**WORK INSTRUCTIONS**
Restate the records word for word, omitting nothing.

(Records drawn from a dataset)
____________________

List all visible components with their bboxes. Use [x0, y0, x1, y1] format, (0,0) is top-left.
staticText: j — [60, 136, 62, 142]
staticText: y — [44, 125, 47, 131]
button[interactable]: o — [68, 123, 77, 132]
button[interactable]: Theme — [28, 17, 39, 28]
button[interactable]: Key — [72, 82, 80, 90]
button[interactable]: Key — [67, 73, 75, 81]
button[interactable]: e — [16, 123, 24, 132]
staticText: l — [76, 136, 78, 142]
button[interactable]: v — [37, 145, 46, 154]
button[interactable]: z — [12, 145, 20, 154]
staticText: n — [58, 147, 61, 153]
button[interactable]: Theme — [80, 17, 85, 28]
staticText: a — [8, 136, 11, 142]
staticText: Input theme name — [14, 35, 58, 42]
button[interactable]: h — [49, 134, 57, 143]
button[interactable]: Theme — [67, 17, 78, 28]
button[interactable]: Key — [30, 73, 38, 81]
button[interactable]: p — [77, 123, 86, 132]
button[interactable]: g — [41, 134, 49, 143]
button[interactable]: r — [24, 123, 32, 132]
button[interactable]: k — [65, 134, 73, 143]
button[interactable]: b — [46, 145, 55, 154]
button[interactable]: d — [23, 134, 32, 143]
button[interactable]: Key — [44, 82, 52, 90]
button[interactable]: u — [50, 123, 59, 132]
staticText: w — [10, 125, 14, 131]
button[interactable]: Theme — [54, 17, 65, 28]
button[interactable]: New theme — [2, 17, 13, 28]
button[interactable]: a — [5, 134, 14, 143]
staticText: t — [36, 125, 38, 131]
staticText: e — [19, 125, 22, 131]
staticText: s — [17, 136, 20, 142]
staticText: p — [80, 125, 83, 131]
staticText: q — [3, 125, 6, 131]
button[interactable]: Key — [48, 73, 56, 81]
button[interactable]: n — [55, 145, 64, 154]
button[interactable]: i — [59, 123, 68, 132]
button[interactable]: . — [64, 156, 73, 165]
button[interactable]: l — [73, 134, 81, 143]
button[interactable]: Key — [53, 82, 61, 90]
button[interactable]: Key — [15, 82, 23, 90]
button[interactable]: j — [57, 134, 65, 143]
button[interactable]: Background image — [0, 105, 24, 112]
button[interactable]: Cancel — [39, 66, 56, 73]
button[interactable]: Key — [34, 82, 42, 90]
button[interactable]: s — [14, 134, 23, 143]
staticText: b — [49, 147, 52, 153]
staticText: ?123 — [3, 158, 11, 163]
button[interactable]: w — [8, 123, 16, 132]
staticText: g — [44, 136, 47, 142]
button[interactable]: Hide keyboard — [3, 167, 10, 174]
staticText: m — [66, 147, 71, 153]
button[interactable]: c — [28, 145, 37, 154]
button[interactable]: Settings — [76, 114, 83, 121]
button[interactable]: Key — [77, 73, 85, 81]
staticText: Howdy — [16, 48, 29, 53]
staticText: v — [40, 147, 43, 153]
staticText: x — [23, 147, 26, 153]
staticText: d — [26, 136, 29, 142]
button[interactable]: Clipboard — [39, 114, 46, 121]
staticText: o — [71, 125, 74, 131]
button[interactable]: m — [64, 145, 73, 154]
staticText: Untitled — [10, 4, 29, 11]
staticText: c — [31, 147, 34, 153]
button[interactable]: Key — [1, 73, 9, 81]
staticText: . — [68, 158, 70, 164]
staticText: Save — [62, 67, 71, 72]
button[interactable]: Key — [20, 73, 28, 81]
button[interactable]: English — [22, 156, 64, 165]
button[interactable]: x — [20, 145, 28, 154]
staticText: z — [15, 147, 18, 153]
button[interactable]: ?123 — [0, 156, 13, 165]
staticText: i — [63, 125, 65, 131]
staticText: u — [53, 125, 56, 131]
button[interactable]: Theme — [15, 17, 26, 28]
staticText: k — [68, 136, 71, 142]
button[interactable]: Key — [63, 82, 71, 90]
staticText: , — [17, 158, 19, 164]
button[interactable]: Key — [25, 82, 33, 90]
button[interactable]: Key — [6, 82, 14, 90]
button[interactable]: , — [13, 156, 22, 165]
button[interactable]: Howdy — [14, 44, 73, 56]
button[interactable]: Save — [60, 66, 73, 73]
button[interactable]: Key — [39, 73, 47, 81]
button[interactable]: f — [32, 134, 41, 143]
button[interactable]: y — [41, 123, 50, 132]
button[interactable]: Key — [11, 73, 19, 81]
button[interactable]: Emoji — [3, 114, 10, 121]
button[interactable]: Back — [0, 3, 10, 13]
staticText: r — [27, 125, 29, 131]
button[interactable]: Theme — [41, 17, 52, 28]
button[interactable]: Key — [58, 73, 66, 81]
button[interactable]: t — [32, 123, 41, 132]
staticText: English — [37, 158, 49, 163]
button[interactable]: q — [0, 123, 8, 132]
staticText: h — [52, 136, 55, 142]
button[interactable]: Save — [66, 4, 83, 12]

____________________

**EXERCISE SOLUTION**
List all visible components with their bboxes. Use [x0, y0, x1, y1] format, (0,0) is top-left.
staticText: j — [60, 136, 62, 142]
staticText: y — [44, 125, 47, 131]
button[interactable]: o — [68, 123, 77, 132]
button[interactable]: Theme — [28, 17, 39, 28]
button[interactable]: Key — [72, 82, 80, 90]
button[interactable]: Key — [67, 73, 75, 81]
button[interactable]: e — [16, 123, 24, 132]
staticText: l — [76, 136, 78, 142]
button[interactable]: v — [37, 145, 46, 154]
button[interactable]: z — [12, 145, 20, 154]
staticText: n — [58, 147, 61, 153]
button[interactable]: Theme — [80, 17, 85, 28]
staticText: a — [8, 136, 11, 142]
staticText: Input theme name — [14, 35, 58, 42]
button[interactable]: h — [49, 134, 57, 143]
button[interactable]: Theme — [67, 17, 78, 28]
button[interactable]: Key — [30, 73, 38, 81]
button[interactable]: p — [77, 123, 86, 132]
button[interactable]: g — [41, 134, 49, 143]
button[interactable]: r — [24, 123, 32, 132]
button[interactable]: k — [65, 134, 73, 143]
button[interactable]: b — [46, 145, 55, 154]
button[interactable]: d — [23, 134, 32, 143]
button[interactable]: Key — [44, 82, 52, 90]
button[interactable]: u — [50, 123, 59, 132]
staticText: w — [10, 125, 14, 131]
button[interactable]: Theme — [54, 17, 65, 28]
button[interactable]: New theme — [2, 17, 13, 28]
button[interactable]: a — [5, 134, 14, 143]
staticText: t — [36, 125, 38, 131]
staticText: e — [19, 125, 22, 131]
staticText: s — [17, 136, 20, 142]
staticText: p — [80, 125, 83, 131]
staticText: q — [3, 125, 6, 131]
button[interactable]: Key — [48, 73, 56, 81]
button[interactable]: n — [55, 145, 64, 154]
button[interactable]: i — [59, 123, 68, 132]
button[interactable]: . — [64, 156, 73, 165]
button[interactable]: l — [73, 134, 81, 143]
button[interactable]: Key — [53, 82, 61, 90]
button[interactable]: Key — [15, 82, 23, 90]
button[interactable]: j — [57, 134, 65, 143]
button[interactable]: Background image — [0, 105, 24, 112]
button[interactable]: Cancel — [39, 66, 56, 73]
button[interactable]: Key — [34, 82, 42, 90]
button[interactable]: s — [14, 134, 23, 143]
staticText: b — [49, 147, 52, 153]
staticText: ?123 — [3, 158, 11, 163]
button[interactable]: w — [8, 123, 16, 132]
staticText: g — [44, 136, 47, 142]
button[interactable]: Hide keyboard — [3, 167, 10, 174]
staticText: m — [66, 147, 71, 153]
button[interactable]: c — [28, 145, 37, 154]
button[interactable]: Settings — [76, 114, 83, 121]
button[interactable]: Key — [77, 73, 85, 81]
staticText: Howdy — [16, 48, 29, 53]
staticText: v — [40, 147, 43, 153]
staticText: x — [23, 147, 26, 153]
staticText: d — [26, 136, 29, 142]
button[interactable]: Clipboard — [39, 114, 46, 121]
staticText: o — [71, 125, 74, 131]
button[interactable]: m — [64, 145, 73, 154]
staticText: Untitled — [10, 4, 29, 11]
staticText: c — [31, 147, 34, 153]
button[interactable]: Key — [1, 73, 9, 81]
staticText: . — [68, 158, 70, 164]
staticText: Save — [62, 67, 71, 72]
button[interactable]: Key — [20, 73, 28, 81]
button[interactable]: English — [22, 156, 64, 165]
button[interactable]: x — [20, 145, 28, 154]
staticText: z — [15, 147, 18, 153]
button[interactable]: ?123 — [0, 156, 13, 165]
staticText: i — [63, 125, 65, 131]
staticText: u — [53, 125, 56, 131]
button[interactable]: Theme — [15, 17, 26, 28]
staticText: k — [68, 136, 71, 142]
button[interactable]: Key — [63, 82, 71, 90]
staticText: , — [17, 158, 19, 164]
button[interactable]: Key — [25, 82, 33, 90]
button[interactable]: Key — [6, 82, 14, 90]
button[interactable]: , — [13, 156, 22, 165]
button[interactable]: Howdy — [14, 44, 73, 56]
button[interactable]: Save — [60, 66, 73, 73]
button[interactable]: Key — [39, 73, 47, 81]
button[interactable]: f — [32, 134, 41, 143]
button[interactable]: y — [41, 123, 50, 132]
button[interactable]: Key — [11, 73, 19, 81]
button[interactable]: Emoji — [3, 114, 10, 121]
button[interactable]: Back — [0, 3, 10, 13]
staticText: r — [27, 125, 29, 131]
button[interactable]: Theme — [41, 17, 52, 28]
button[interactable]: Key — [58, 73, 66, 81]
button[interactable]: t — [32, 123, 41, 132]
staticText: English — [37, 158, 49, 163]
button[interactable]: q — [0, 123, 8, 132]
staticText: h — [52, 136, 55, 142]
button[interactable]: Save — [66, 4, 83, 12]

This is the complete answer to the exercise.